(Saved entries)
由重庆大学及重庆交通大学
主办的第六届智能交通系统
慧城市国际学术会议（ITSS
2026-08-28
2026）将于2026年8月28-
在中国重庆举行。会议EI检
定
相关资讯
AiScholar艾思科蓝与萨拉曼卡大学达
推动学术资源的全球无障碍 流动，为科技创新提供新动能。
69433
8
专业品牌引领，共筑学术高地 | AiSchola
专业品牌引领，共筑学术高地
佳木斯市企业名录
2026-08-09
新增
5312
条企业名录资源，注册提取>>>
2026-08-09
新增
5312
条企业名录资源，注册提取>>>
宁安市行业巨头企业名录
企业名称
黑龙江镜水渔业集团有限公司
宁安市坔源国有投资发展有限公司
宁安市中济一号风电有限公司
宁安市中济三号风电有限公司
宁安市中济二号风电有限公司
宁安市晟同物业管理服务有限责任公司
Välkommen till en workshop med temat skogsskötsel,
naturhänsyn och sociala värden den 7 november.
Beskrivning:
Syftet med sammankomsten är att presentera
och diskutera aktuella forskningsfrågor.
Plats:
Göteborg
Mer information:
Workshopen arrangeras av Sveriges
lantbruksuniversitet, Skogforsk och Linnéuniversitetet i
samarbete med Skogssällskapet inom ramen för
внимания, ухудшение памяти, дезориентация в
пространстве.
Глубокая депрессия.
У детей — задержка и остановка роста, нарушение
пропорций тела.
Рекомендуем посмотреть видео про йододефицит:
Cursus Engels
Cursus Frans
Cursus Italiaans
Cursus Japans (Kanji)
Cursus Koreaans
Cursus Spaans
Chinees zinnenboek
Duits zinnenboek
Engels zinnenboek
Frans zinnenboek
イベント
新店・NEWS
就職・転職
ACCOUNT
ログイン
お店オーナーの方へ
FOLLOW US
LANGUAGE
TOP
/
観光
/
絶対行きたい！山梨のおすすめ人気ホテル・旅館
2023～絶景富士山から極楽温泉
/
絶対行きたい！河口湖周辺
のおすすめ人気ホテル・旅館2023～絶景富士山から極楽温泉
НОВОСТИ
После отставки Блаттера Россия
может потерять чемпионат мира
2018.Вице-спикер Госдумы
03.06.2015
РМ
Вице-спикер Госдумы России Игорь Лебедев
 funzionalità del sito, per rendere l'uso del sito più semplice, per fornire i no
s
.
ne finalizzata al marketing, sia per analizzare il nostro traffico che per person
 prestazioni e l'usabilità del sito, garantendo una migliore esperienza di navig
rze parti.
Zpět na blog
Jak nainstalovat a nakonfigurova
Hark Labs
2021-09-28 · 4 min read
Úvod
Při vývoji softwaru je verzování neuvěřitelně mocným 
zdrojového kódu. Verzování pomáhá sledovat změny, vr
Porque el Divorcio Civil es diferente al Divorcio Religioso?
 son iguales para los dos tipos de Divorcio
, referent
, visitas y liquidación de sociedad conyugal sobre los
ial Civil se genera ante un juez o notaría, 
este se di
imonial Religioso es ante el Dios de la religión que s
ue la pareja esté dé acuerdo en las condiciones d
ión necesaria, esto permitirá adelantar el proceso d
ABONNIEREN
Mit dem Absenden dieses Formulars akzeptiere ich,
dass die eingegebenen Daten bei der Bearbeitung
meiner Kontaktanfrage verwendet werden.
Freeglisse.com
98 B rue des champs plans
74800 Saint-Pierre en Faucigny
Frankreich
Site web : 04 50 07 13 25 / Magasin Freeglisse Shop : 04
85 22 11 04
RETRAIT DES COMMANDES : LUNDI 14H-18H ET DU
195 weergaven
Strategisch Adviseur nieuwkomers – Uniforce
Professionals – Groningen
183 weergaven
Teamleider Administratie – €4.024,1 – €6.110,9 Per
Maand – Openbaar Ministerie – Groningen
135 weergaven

What the task requires:
Retype exactly the lines from the first line of the records above through the line containing "Duits zinnenboek", both included, and nothing else.

Finished task:
由重庆大学及重庆交通大学
主办的第六届智能交通系统
慧城市国际学术会议（ITSS
2026-08-28
2026）将于2026年8月28-
在中国重庆举行。会议EI检
定
相关资讯
AiScholar艾思科蓝与萨拉曼卡大学达
推动学术资源的全球无障碍 流动，为科技创新提供新动能。
69433
8
专业品牌引领，共筑学术高地 | AiSchola
专业品牌引领，共筑学术高地
佳木斯市企业名录
2026-08-09
新增
5312
条企业名录资源，注册提取>>>
2026-08-09
新增
5312
条企业名录资源，注册提取>>>
宁安市行业巨头企业名录
企业名称
黑龙江镜水渔业集团有限公司
宁安市坔源国有投资发展有限公司
宁安市中济一号风电有限公司
宁安市中济三号风电有限公司
宁安市中济二号风电有限公司
宁安市晟同物业管理服务有限责任公司
Välkommen till en workshop med temat skogsskötsel,
naturhänsyn och sociala värden den 7 november.
Beskrivning:
Syftet med sammankomsten är att presentera
och diskutera aktuella forskningsfrågor.
Plats:
Göteborg
Mer information:
Workshopen arrangeras av Sveriges
lantbruksuniversitet, Skogforsk och Linnéuniversitetet i
samarbete med Skogssällskapet inom ramen för
внимания, ухудшение памяти, дезориентация в
пространстве.
Глубокая депрессия.
У детей — задержка и остановка роста, нарушение
пропорций тела.
Рекомендуем посмотреть видео про йододефицит:
Cursus Engels
Cursus Frans
Cursus Italiaans
Cursus Japans (Kanji)
Cursus Koreaans
Cursus Spaans
Chinees zinnenboek
Duits zinnenboek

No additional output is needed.